Küreselleşme ve İktisadi Entegrasyon Bağlamında 2000 Sonrasında Türkiye Ekonomisi

by

Özet

Bu çalışmada, 1980 sonrasında Türkiye’nin küresel ekonomiye entegrasyonu ve bunun sonuçları incelenmiştir. Tarihçesi, içeriği ve etkileri konusunda sosyal bilimlerde önemli fikir ayrılıkları olsa da, küreselleşme son otuz yılda Türkiye’nin ekonomisini, toplusal dokusunu ve devlet yapısını dönüştüren bir güç olarak ortaya çıkmıştır. 1980 yılında ekonomisi içe dönük ve büyük oranda devletin denetiminde olan Türkiye, 2010 yılına gelindiğinde dış ticarete dayalı, ihracata yönelik küçük ve orta büyüklükte işletmelerin rolünün büyük oranda arttığı, devletin doğrudan varlığının asgari düzeye indiği bir yapıya geçmiştir.
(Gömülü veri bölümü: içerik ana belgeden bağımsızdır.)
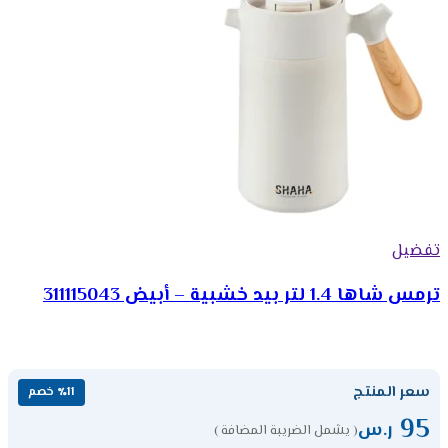
تفضيل
ترمس شاها 1.4 لتر بيد خشبية – أبيض 311115043
سعر المنتج
٪11 خصم
95
ر.س
( يشمل الضريبة المضافة )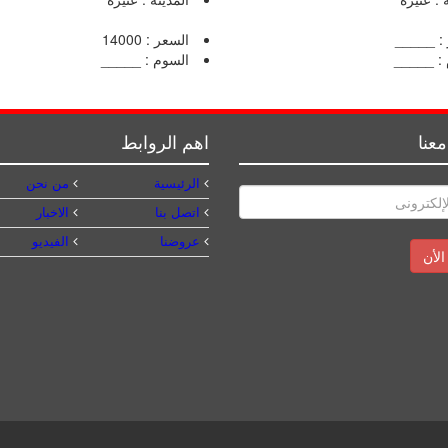
: _____
السعر : 14000
 : _____
السوم : _____
عنا
اهم الروابط
الرئيسية
من نحن
اتصل بنا
الاخبار
عروضنا
الفيديو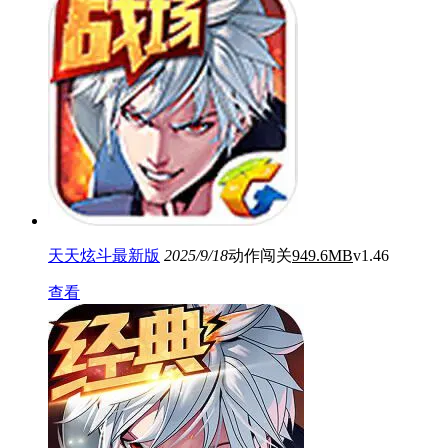
天天炫斗最新版
2025/9/18
动作闯关
949.6MB
v1.46
查看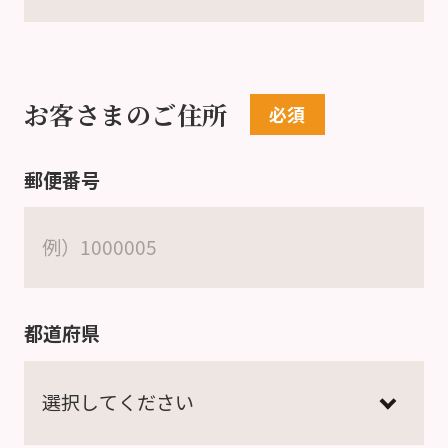
お客さまのご住所
郵便番号
都道府県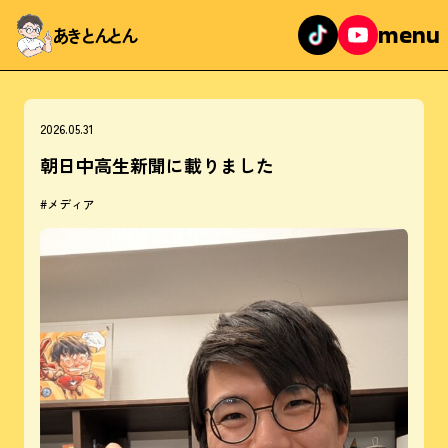
menu
あきとんとん
2026.05.31
朝日中高生新聞に載りました
#メディア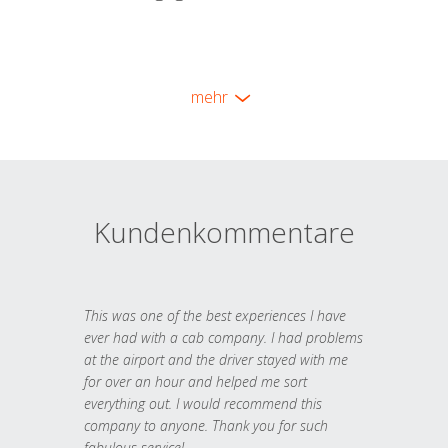
mehr
Kundenkommentare
This was one of the best experiences I have
ever had with a cab company. I had problems
at the airport and the driver stayed with me
for over an hour and helped me sort
everything out. I would recommend this
company to anyone. Thank you for such
fabulous service!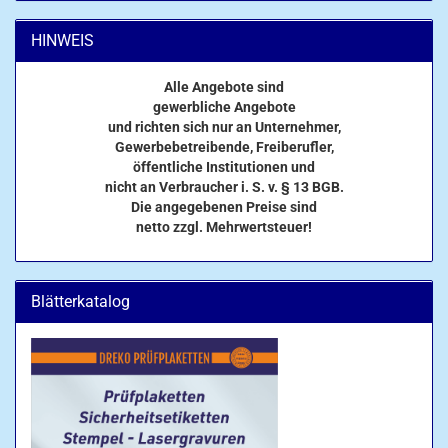
HINWEIS
Alle Angebote sind
gewerbliche Angebote
und richten sich nur an Unternehmer,
Gewerbebetreibende, Freiberufler,
öffentliche Institutionen und
nicht an Verbraucher i. S. v. § 13 BGB.
Die angegebenen Preise sind
netto zzgl. Mehrwertsteuer!
Blätterkatalog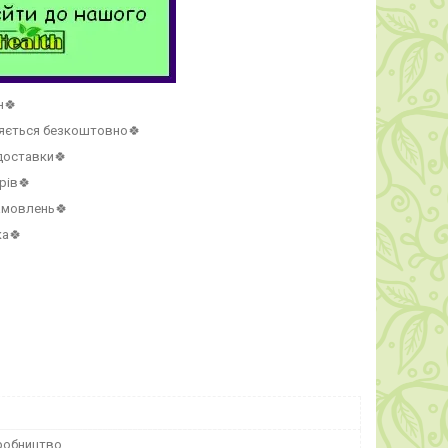
н🍀
ляється безкоштовно🍀
 доставки🍀
рів🍀
амовлень🍀
ка🍀
робництво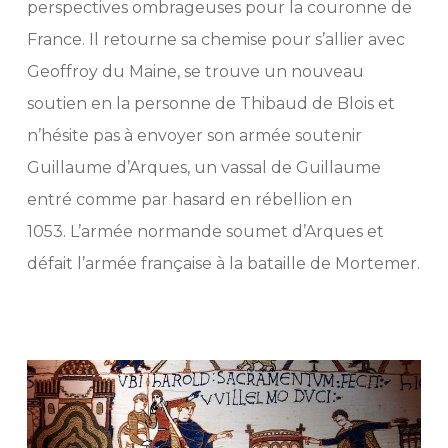
perspectives ombrageuses pour la couronne de
France. Il retourne sa chemise pour s’allier avec
Geoffroy du Maine, se trouve un nouveau
soutien en la personne de Thibaud de Blois et
n’hésite pas à envoyer son armée soutenir
Guillaume d’Arques, un vassal de Guillaume
entré comme par hasard en rébellion en
1053. L’armée normande soumet d’Arques et
défait l’armée française à la bataille de Mortemer.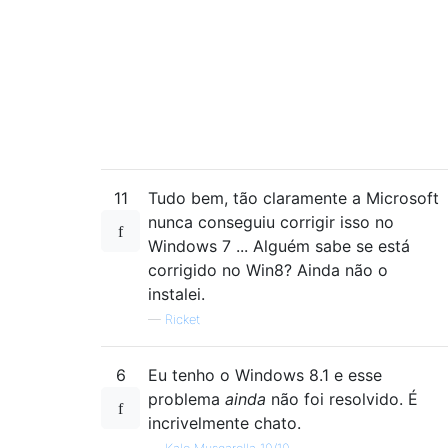
11
Tudo bem, tão claramente a Microsoft
nunca conseguiu corrigir isso no
Windows 7 ... Alguém sabe se está
corrigido no Win8? Ainda não o
instalei.
—
Ricket
6
Eu tenho o Windows 8.1 e esse
problema
ainda
não foi resolvido. É
incrivelmente chato.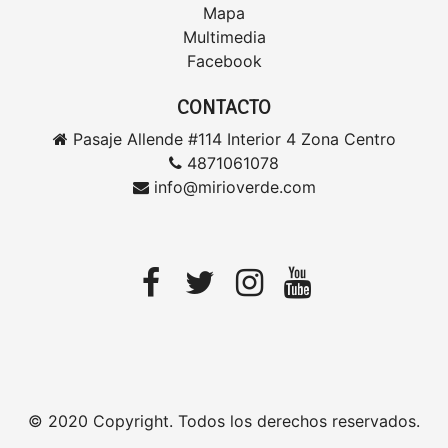
Mapa
Multimedia
Facebook
CONTACTO
Pasaje Allende #114 Interior 4 Zona Centro
4871061078
info@mirioverde.com
© 2020 Copyright. Todos los derechos reservados.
Bu dönüşümün Türkiye’deki çalışma hayatına ve toplumsal yapıya büyük bir etkisi olmuştur. Türkiye, çalışan nüfusunun yarısından fazlasının tarımda istihdam edildiği bir yapıdan, hizmet sektörü ve sanayinin en büyük işverenler hâline geldiği bir yapıya evrilmiştir. Fakat tüm bu değişimlere rağmen küreselleşme süreci içinde büyüyen ve dönüşen ekonomi, toplumun geneline yayılan bir refah oluşturamamıştır. Yaşanan ekonomik büyümeye, ithalat ve ihracattaki patlamaya ve hatırı sayılır dış sermaye girişine rağmen fakirlik, işsizlik ve gelir adaletsizliği konularında önemli bir iyileşme henüz sağlanamamıştır. Türkiye’de küreselleşme sürecinden en kazançlı çıkan kesim ise küresel ekonomiyle iş yapan veya küresel ekonomiyle bağlantıyı yürüten girişimci ve profesyonel sınıflar ve gruplar olmuştur. Bu dönemde, devlet bürokrasinin eskiden beri süregelen toplum ve ekonomi üzerindeki gücü de azalmıştır. Toplumsal yapı içinde bürokratlar saygınlık ve zenginlik açısından küreselleşme sürecinde katlanarak büyüyen girişimci ve profesyonel sınıflar tarafından gölgelenir hâle gelmiştir.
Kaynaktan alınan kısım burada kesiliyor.